■ Task prompt: In the material below, some lines carry "Natação". Copy each such line.

--------

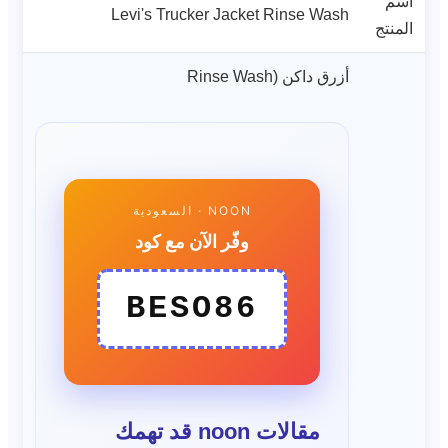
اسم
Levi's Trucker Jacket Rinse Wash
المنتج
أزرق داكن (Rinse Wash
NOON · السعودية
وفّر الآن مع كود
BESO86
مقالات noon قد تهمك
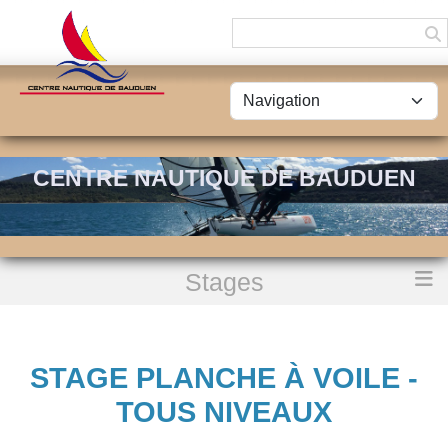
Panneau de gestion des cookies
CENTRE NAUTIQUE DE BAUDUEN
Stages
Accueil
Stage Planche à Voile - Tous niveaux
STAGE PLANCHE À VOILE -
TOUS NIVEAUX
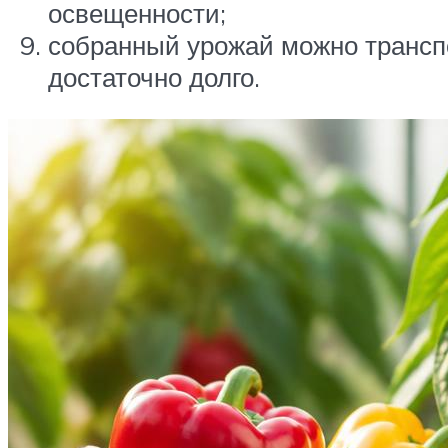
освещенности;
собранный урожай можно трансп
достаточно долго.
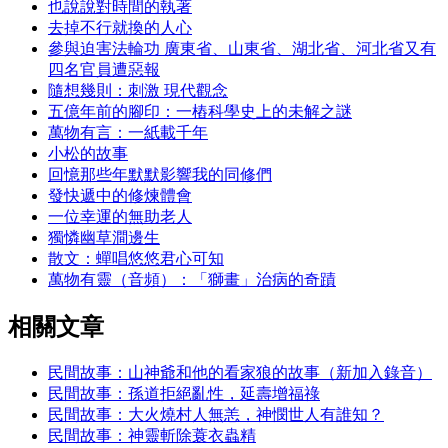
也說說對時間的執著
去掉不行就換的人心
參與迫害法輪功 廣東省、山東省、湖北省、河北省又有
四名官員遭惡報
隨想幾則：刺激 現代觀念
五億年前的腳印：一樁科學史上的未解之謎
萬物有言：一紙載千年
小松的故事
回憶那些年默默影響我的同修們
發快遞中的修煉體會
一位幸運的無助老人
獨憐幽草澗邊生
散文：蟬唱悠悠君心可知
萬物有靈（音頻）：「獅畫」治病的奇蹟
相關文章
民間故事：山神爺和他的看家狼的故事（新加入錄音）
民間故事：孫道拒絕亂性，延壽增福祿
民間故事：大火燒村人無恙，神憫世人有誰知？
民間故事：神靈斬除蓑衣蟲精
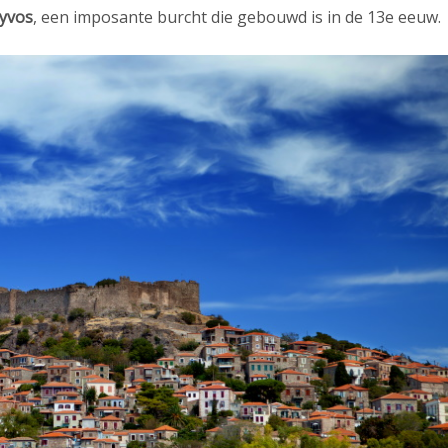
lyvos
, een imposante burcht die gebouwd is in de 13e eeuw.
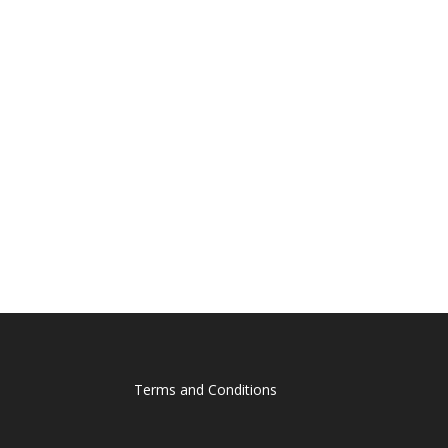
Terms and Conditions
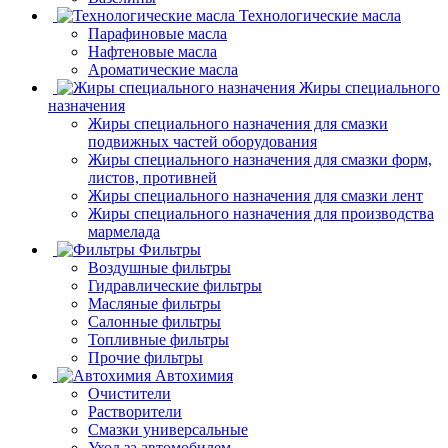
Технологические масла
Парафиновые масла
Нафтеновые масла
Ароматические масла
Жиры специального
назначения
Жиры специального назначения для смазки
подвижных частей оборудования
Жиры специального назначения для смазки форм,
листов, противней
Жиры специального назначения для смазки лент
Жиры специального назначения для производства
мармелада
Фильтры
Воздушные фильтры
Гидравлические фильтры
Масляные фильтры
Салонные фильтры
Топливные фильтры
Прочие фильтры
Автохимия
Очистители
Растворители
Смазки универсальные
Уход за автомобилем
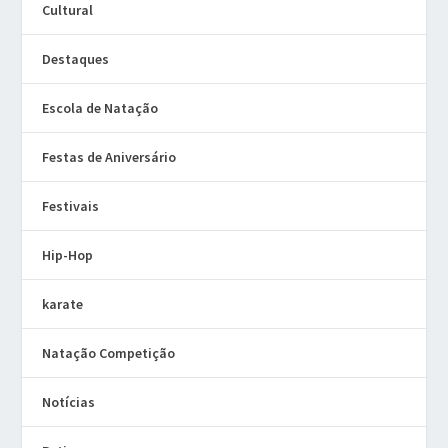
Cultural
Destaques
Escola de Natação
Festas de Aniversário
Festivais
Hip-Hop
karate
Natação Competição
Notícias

--------

■ Answer to this task:
Escola de Natação
Natação Competição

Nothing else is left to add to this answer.